The paltry adoption rate, high failure rate, and increasing number of de-installations all indicate that the process typically used to make EMR purchase decisions is seriously flawed. So how does a practice avoid making the wrong choice and buying EMR software that does not meet the needs of its physicians? I believe that they must fundamentally alter the evaluation process.
The typical process relinquishes too much power to the vendors. The practice convenes a committee that conducts a cursory review of (typically) name-brand EMRs, narrows the list down to three or four vendors, and invites the vendors to put on a “Dog and Pony Show.” Each vendor comes with a flashy presentation, shows a structured demo using a “canned” patient with a simple problem, provides several references of happy customers, and predicts a sizeable and rapid ROI. They then offer to introduce the practice to a showcase client. The problem: This process gives the physicians no way of predicting the effect on productivity, or of evaluating usability and comparative efficiency. Most importantly, physicians are left blissfully unaware of the historic failure rate of each of the EMRs they are considering.

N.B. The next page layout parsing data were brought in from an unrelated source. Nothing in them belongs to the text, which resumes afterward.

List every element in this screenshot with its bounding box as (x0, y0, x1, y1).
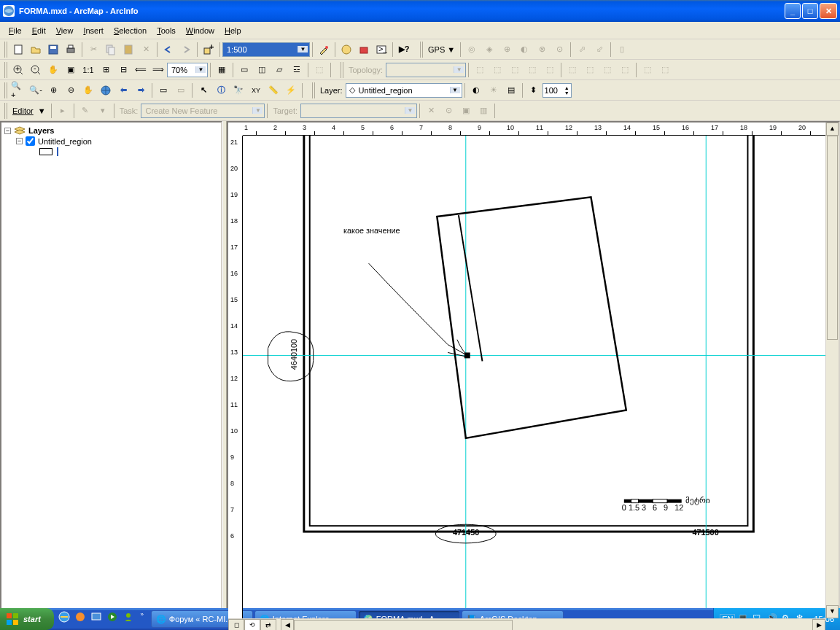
layer-visibility-checkbox[interactable] (26, 136, 35, 146)
minimize-button[interactable]: _ (785, 3, 801, 19)
fixed-zoom-out-button[interactable]: ⊟ (115, 62, 131, 78)
add-data-button[interactable]: + (201, 42, 217, 58)
layer-name[interactable]: Untitled_region (38, 137, 92, 146)
forward-extent-button[interactable]: ➡ (133, 82, 149, 98)
swipe-button[interactable]: ⬍ (526, 82, 542, 98)
toolbar-grip[interactable] (4, 82, 8, 98)
toolbar-grip[interactable] (4, 42, 8, 58)
new-button[interactable] (10, 42, 26, 58)
data-driven-button[interactable]: ☲ (289, 62, 305, 78)
zoom-whole-page-button[interactable]: ▣ (63, 62, 79, 78)
select-elements-button[interactable]: ↖ (195, 82, 211, 98)
fixed-zoomin-button[interactable]: ⊕ (45, 82, 61, 98)
transparency-button[interactable]: ▤ (503, 82, 519, 98)
toolbar-grip[interactable] (4, 62, 8, 78)
symbol-swatch[interactable] (39, 148, 52, 155)
print-button[interactable] (63, 42, 79, 58)
tree-collapse-icon[interactable]: − (16, 138, 23, 144)
measure-button[interactable]: 📏 (265, 82, 281, 98)
menu-help[interactable]: Help (220, 25, 246, 36)
close-button[interactable]: ✕ (820, 3, 837, 19)
zoom-percent-combo[interactable]: 70%▼ (167, 63, 208, 77)
menu-tools[interactable]: Tools (152, 25, 180, 36)
tree-collapse-icon[interactable]: − (4, 128, 11, 134)
change-layout-button[interactable]: ▱ (271, 62, 287, 78)
player-icon[interactable] (106, 611, 121, 627)
quick-launch-expand[interactable]: » (139, 611, 146, 627)
vertical-scrollbar[interactable]: ▲ ▼ (825, 122, 839, 618)
hyperlink-button[interactable]: ⚡ (283, 82, 299, 98)
whats-this-button[interactable]: ▶? (396, 42, 412, 58)
maximize-button[interactable]: □ (802, 3, 818, 19)
horizontal-scrollbar[interactable]: ◻ ⟲ ⇄ ◀ ▶ (228, 618, 825, 630)
zoom-100-button[interactable]: 1:1 (80, 62, 96, 78)
open-button[interactable] (28, 42, 44, 58)
arctoolbox-button[interactable] (356, 42, 372, 58)
pan-layout-button[interactable]: ✋ (45, 62, 61, 78)
scale-combo[interactable]: 1:500▼ (222, 42, 310, 57)
menu-window[interactable]: Window (182, 25, 219, 36)
map-canvas[interactable]: какое значение 4640100 471450 471500 0 1… (243, 136, 825, 618)
zoom-in-button[interactable]: 🔍+ (10, 82, 26, 98)
goto-xy-button[interactable]: XY (248, 82, 264, 98)
layer-combo[interactable]: ◇Untitled_region▼ (346, 83, 462, 98)
windows-logo-icon (6, 612, 19, 626)
scroll-left-button[interactable]: ◀ (281, 619, 294, 630)
desktop-icon[interactable] (90, 611, 105, 627)
scroll-up-button[interactable]: ▲ (826, 122, 839, 136)
focus-data-frame-button2[interactable]: ◫ (254, 62, 270, 78)
menu-file[interactable]: File (4, 25, 26, 36)
gps-menu[interactable]: GPS ▼ (425, 45, 458, 54)
media-icon[interactable] (74, 611, 89, 627)
coord-x1-label: 471450 (453, 528, 479, 537)
fixed-zoomout-button[interactable]: ⊖ (63, 82, 79, 98)
forward-layout-button[interactable]: ⟹ (150, 62, 166, 78)
scroll-thumb[interactable] (827, 136, 838, 340)
contrast-button[interactable]: ◐ (468, 82, 484, 98)
arccatalog-button[interactable] (338, 42, 354, 58)
toolbar-grip[interactable] (341, 62, 344, 78)
toggle-draft-button[interactable]: ▦ (214, 62, 230, 78)
editor-menu[interactable]: Editor ▼ (9, 106, 49, 115)
toolbar-grip[interactable] (4, 103, 8, 119)
scroll-thumb-h[interactable] (294, 620, 513, 630)
refresh-view-button[interactable]: ⇄ (260, 619, 276, 630)
svg-text:+: + (15, 64, 20, 73)
select-features-button[interactable]: ▭ (155, 82, 171, 98)
ie-icon[interactable] (58, 611, 73, 627)
svg-rect-41 (13, 620, 18, 625)
back-layout-button[interactable]: ⟸ (133, 62, 149, 78)
menu-insert[interactable]: Insert (79, 25, 108, 36)
transparency-spinner[interactable]: 100▲▼ (542, 83, 572, 98)
editor-toolbar-button[interactable] (316, 42, 332, 58)
zoom-out-layout-button[interactable]: - (28, 62, 44, 78)
layout-view[interactable]: 1234567891011121314151617181920 21201918… (227, 121, 840, 630)
undo-button[interactable] (160, 42, 176, 58)
identify-button[interactable]: ⓘ (213, 82, 229, 98)
start-button[interactable]: start (0, 608, 54, 630)
menu-selection[interactable]: Selection (109, 25, 151, 36)
find-button[interactable]: 🔭 (230, 82, 246, 98)
data-view-button[interactable]: ◻ (228, 619, 244, 630)
data-frame-label[interactable]: Layers (28, 126, 54, 135)
focus-data-frame-button[interactable]: ▭ (236, 62, 252, 78)
messenger-icon[interactable] (122, 611, 137, 627)
full-extent-button[interactable] (98, 82, 114, 98)
pan-button[interactable]: ✋ (80, 82, 96, 98)
save-button[interactable] (45, 42, 61, 58)
scroll-right-button[interactable]: ▶ (812, 619, 825, 630)
menu-view[interactable]: View (52, 25, 78, 36)
scroll-down-button[interactable]: ▼ (826, 605, 839, 618)
toolbar-grip[interactable] (312, 82, 316, 98)
svg-rect-44 (92, 613, 101, 620)
zoom-in-layout-button[interactable]: + (10, 62, 26, 78)
command-line-button[interactable]: >_ (373, 42, 389, 58)
zoom-out-button[interactable]: 🔍- (28, 82, 44, 98)
title-bar: FORMA.mxd - ArcMap - ArcInfo _ □ ✕ (0, 0, 840, 22)
fixed-zoom-in-button[interactable]: ⊞ (98, 62, 114, 78)
layout-view-button[interactable]: ⟲ (244, 619, 260, 630)
menu-edit[interactable]: Edit (28, 25, 50, 36)
back-extent-button[interactable]: ⬅ (115, 82, 131, 98)
layers-icon (14, 126, 26, 135)
toolbar-grip[interactable] (420, 42, 424, 58)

The following are some suggestions for a more meaningful evaluation process, one that restores the power to you—the physicians and practices—and yields more realistic and valuable information:
- Invite (i.e., require) vendors to participate in a side-by-side comparison test, which will allow you to benchmark the number of clicks it takes to accomplish the most common practice workflow tasks. Focus on the 20% of the tasks that make up 80% of a typical physician and office staff workflow—reviewing specific chart information before seeing a patient, signing off on a message, reviewing labs, or generating a prescription, for example. The other fancy features touted by EMRs are irrelevant to productivity. Clicks are time, and time is money, so this analysis will provide a true measure of relative efficiency and opportunity for increased revenue and profit generation.
- Use real patients with typical clinical presentations, or simulated patients of your design—not the standard patient used in the vendor’s demo. This information will be directly relevant to your physicians and will demonstrate how usable and flexible each EMR is for you.
- Ask for the names of 20 clients of your practice’s specialty and size who have recently purchased and implemented each vendor’s EMR. This will give a better idea of the vendor’s depth of experience with your type of physicians. Don’t rely on the vendor’s references—do your own networking and research. This is the only way to uncover the not-so-successful implementations in addition to the well-marketed successes.
- When negotiating contracts, ensure that the physicians are protected on the down side—insist on having the option to be refunded the entire purchase price of the software if physicians do not adopt it. This will demonstrate the vendor‘s confidence (or lack or confidence) in their product and will ensure that you will get the highest level of implementation services and support. You must protect yourself from vendors who are anticipating a crush of orders stemming from the Stimulus Plan and who will send green employees to manage your implementation, thereby reducing your chances of success.
EMR Reform, outlined in a past blog, would dramatically facilitate this process, adding necessary transparency and restoring the balance between physicians and providers.